On the occasion of the Persian New Year, Mehrdad Naderi (pseudonym) pens a letter to Israelis and others calling for unity among mankind, and getting to know one another – despite the ‘fear of the enemy’ fostered and perpetuated by political leaders.
By Mehrdad Naderi
I am a 30-year old Iranian, and I want to write and express my feelings toward you. Throughout my life I have witnessed the effects of a religion-based regime that imposed itself on us during the revolution. As a result of the Islamic Revolution, Iranians have had to pay for the many disasters that followed. After the revolution, Saddam Hussein waged an unwanted war against us that caused both sides a great deal of pain. I was born amidst slogans, and grew up within ideologies that were created by leaders to move and mobilized minds and emotions to serve their own purposes. Those who claimed to be the voice of people owned the revolution. They misused their power by established a new dictatorship that was totally opposed to the goals and aspirations of Iranian people. The fundamentalist regime has been trying to make us scared of the enemy, but I and many others have realized that the real enemy is inside our minds. Our real enemy is ignorance.
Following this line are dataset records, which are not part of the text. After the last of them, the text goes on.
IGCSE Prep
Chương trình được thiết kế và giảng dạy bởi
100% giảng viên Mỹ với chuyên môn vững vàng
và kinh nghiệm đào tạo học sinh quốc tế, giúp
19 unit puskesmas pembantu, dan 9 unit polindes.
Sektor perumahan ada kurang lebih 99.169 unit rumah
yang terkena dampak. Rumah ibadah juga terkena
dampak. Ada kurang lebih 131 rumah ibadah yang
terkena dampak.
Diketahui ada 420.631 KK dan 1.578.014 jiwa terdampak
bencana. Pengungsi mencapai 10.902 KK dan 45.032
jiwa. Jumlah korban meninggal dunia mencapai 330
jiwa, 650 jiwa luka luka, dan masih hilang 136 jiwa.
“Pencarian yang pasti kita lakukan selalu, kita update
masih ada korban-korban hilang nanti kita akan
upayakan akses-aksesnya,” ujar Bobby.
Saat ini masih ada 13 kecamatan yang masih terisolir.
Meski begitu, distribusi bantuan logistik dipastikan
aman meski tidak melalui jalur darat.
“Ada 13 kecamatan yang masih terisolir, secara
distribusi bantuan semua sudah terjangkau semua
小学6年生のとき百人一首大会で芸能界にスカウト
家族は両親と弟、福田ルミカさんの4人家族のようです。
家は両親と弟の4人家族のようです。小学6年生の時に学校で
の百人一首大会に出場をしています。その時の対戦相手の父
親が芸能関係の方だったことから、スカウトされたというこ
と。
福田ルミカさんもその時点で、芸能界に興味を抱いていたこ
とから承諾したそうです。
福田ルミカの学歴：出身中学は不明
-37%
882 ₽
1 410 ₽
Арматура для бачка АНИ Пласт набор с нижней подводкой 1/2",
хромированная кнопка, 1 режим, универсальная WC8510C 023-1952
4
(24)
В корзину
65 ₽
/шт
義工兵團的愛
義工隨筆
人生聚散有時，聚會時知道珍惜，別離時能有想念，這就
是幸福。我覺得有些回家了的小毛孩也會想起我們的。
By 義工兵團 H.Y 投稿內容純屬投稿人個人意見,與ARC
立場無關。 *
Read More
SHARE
Our enemy is following emotions instead of wisdom.
Dictators, however, neglect the following principle: the search for truth is a natural, God-given instinct inside every individual, a gift. Therefore, when I became an adult, I decided to travel and learn. I was able to meet people and have conversations with them; I lived among both secular and traditional nations. I studied and investigated, and pursued what I believe to be truth and right. In this journey I have been accompanied by many teachers and friends from my own generation. I would like to share some of the main insights I have learned so far.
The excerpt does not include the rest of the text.